Re: No Invisible Character - NBSP at the start of a word

From: Philippe Verdy (
Date: Fri Nov 26 2004 - 18:28:24 CST

  • Next message: Philippe Verdy: "Re: (base as a combing char)"

    From: "Jony Rosenne" <>
    > One of the problems in this context is the phrase "original meaning". What
    > we have is a juxtaposition of two words, which is indicated by writing the
    > letters of one with the vowels of the other. In many cases this does not
    > cause much of a problem, because the vowels fit the letters, but sometimes
    > they do not. Except for the most frequent cases, there normally is a note
    > in
    > the margin with the alternate letters - I hope everyone agrees that notes
    > in
    > the margin are not plain text.

    Are you making here a parallel with the annotations added on top or below
    ideographs in Asian texts, using the ruby notation (for example in HTML)
    which may also be represented in plain-text Unicode with the interlinear

    Are you arguing that interlinear annotations are not plain-text? If so why
    were they introduced in Unicode?

    The notations in questions are not merely presentation features, they have
    their own semantic which merit being treated as plain-text, because their
    structure also ressembles a linguistic grammar, not far from the other
    common annotations also found in Latin text with phrases between parentheses
    or em-dashes.

    Plain text is widely used since ever to embed several linguistic levels,
    which are also often represented too in the spoken language, by variation of
    tonality. The content of these annotations is also plain text. The graphic
    representation itself is not that important, it is just there to easily
    demonstrate the relations that exist between one level of the written
    language and the annotation language level.

    If a text appears to mix these levels, there's no reason not to represent
    it.
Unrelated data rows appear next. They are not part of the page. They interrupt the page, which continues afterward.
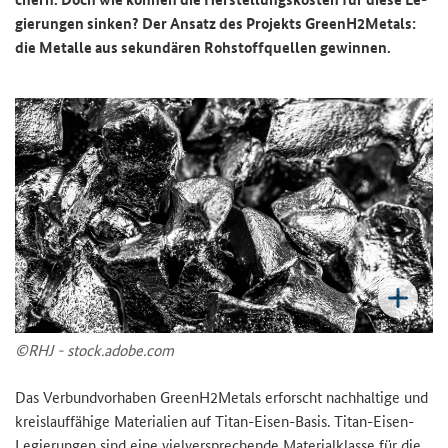
gie­run­gen sin­ken? Der An­satz des Pro­jekts GreenH2Metals:
die Me­tal­le aus se­kun­dä­ren Roh­stoff­quel­len ge­win­nen.
©RHJ - stock.adobe.com
Das Ver­bund­vor­ha­ben GreenH2Metals er­forscht nach­hal­ti­ge und
kreis­lauf­fä­hi­ge Ma­te­ria­li­en auf Titan-​Eisen-Basis. Titan-​Eisen-
Legierungen sind eine viel­ver­spre­chen­de Ma­te­ri­al­klas­se für die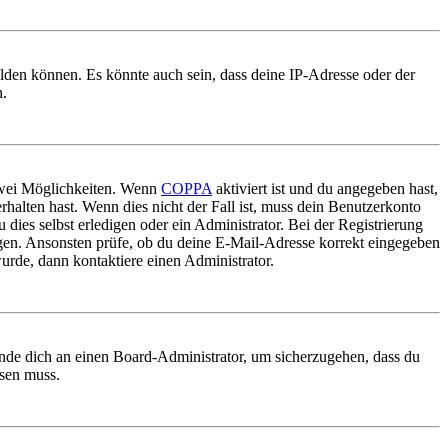
elden können. Es könnte auch sein, dass deine IP-Adresse oder der
n.
 zwei Möglichkeiten. Wenn
COPPA
aktiviert ist und du angegeben hast,
rhalten hast. Wenn dies nicht der Fall ist, muss dein Benutzerkonto
 dies selbst erledigen oder ein Administrator. Bei der Registrierung
ungen. Ansonsten prüfe, ob du deine E-Mail-Adresse korrekt eingegeben
urde, dann kontaktiere einen Administrator.
ende dich an einen Board-Administrator, um sicherzugehen, dass du
ösen muss.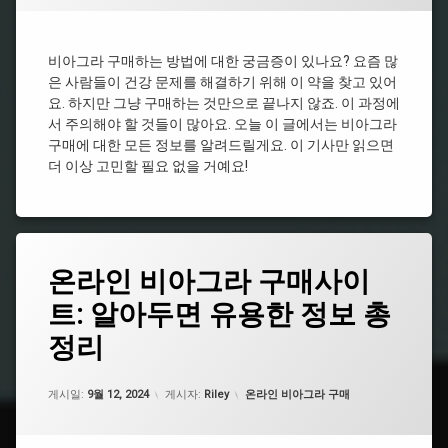
알
품
그
리
추
라
스
천
시
효
비아그라 구매하는 방법에 대한 궁금증이 있나요? 요즘 많
알
비
과
리
은 사람들이 건강 문제를 해결하기 위해 이 약을 찾고 있어
아
스
요. 하지만 그냥 구매하는 것만으로 끝나지 않죠. 이 과정에
온
그
라
라
서 주의해야 할 것들이 많아요. 오늘 이 글에서는 비아그라
비
인
구
아
구매에 대한 모든 정보를 알려드릴게요. 이 기사만 읽으면
비
매
그
더 이상 고민할 필요 없을 거예요!
아
라
비
그
약
아
라
국
그
처
라
비
방
구
아
태
온라인 비아그라 구매사이
전
입
그
그
필
라
비
트: 알아두면 유용한 정보 총
남
요
종
아
성
없
류
그
정리
건
는
라
비
강
비
시
아
식
아
업데이트 날짜:
2월 19, 2025
알
그
카테고리:
게시일:
9월 12, 2024
게시자:
Riley
온라인 비아그라 구매
품
그
리
라
추
라
스
지
천
속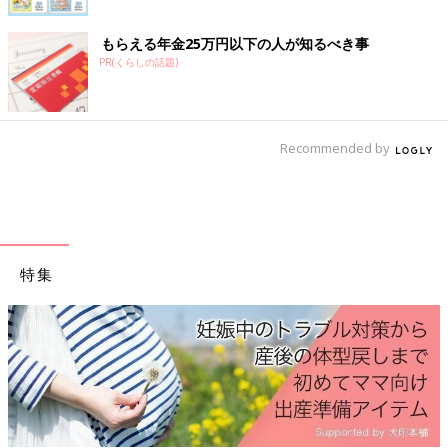
もらえる年金25万円以下の人が知るべき事
PR(くらしの話題)
Recommended by
特集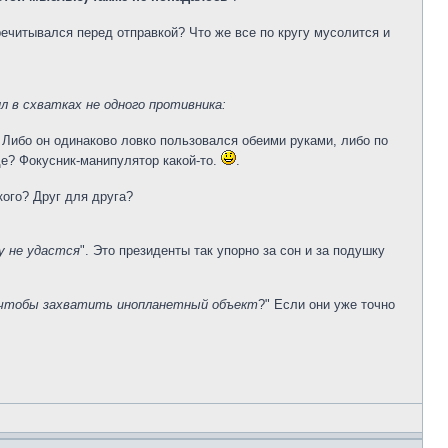
еречитывался перед отправкой? Что же все по кругу мусолится и
л в схватках не одного противника:
. Либо он одинаково ловко пользовался обеими руками, либо по
де? Фокусник-манипулятор какой-то.
.
кого? Друг для друга?
у не удастся
". Это президенты так упорно за сон и за подушку
ы, чтобы захватить инопланетный объект
?" Если они уже точно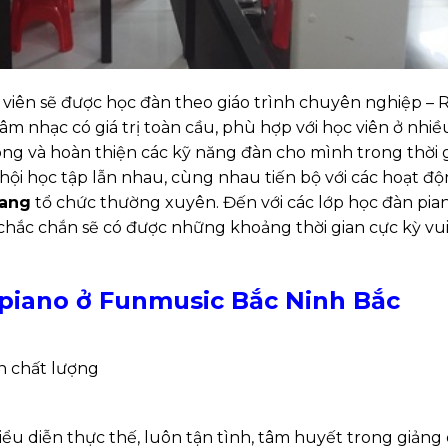
 viên sẽ được học đàn theo giáo trình chuyên nghiệp – 
 âm nhạc có giá trị toàn cầu, phù hợp với học viên ở nhiề
ng và hoàn thiện các kỹ năng đàn cho mình trong thời 
 hội học tập lẫn nhau, cùng nhau tiến bộ với các hoạt đ
iang
tổ chức thường xuyên. Đến với các lớp học đàn pia
chắc chắn sẽ có được những khoảng thời gian cực kỳ vui
 piano ở Funmusic Bắc Ninh Bắc
n chất lượng
iểu diễn thực thế, luôn tận tình, tâm huyết trong giảng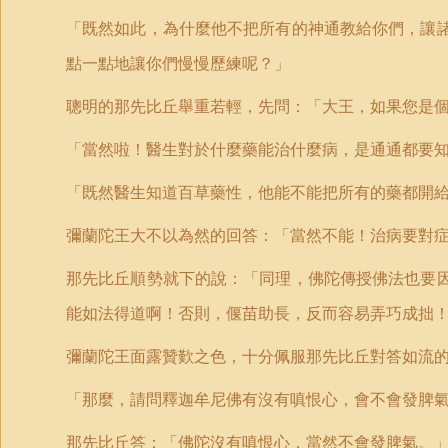
「既然如此，為什麼他不把所有的神通教給你們，讓
點一點地讓你們慢慢歷練呢？」
聰明的那先比丘舉重若輕，先問：「大王，如果您是
「當然啦！醫生對於什麼藥能治什麼病，是通通都要
「既然醫生知道百草藥性，他能不能把所有的藥都開
彌蘭陀王大不以為然的回答：「當然不能！治病要對
那先比丘順勢就下的說：「同理，佛陀傳授佛法也要
能如法得道啊！否則，偃苗助長，反而容易弄巧成拙
彌蘭陀王面露贊歎之色，十分佩服那先比丘對答如流
「那麼，請問釋迦牟尼佛有沒有嗔恨心，會不會發脾
那先比丘答：「佛陀沒有嗔恨心，當然不會發脾氣。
These annotations are present in the text, there must be a way to
    represent them in its encoding, even if it implies encoding mixed words
    belonging to different interpretation levels (such as Qere and Ketiv texts
    in Biblic Hebrew).

    You are arguing against millenia of written language practices, just too
    much focused on the common Latin usage where many concessions to your
    intuitive model have already been integrated into Unicode (think about the
    various characters that have been added as symbols or special punctuations,
    or about other annotations added on top of Latin letters such as
    mathematical arrows...

    I see less problems with the correct representation of Ketiv and Qere
    annotations mixed within plain text, and rendered as supplementary letters
    on top or around the core Hebrew letters, than with the representation
    concessed to the Latin script for various usages (including technical
    annotations or punctuations, or formatting controls...)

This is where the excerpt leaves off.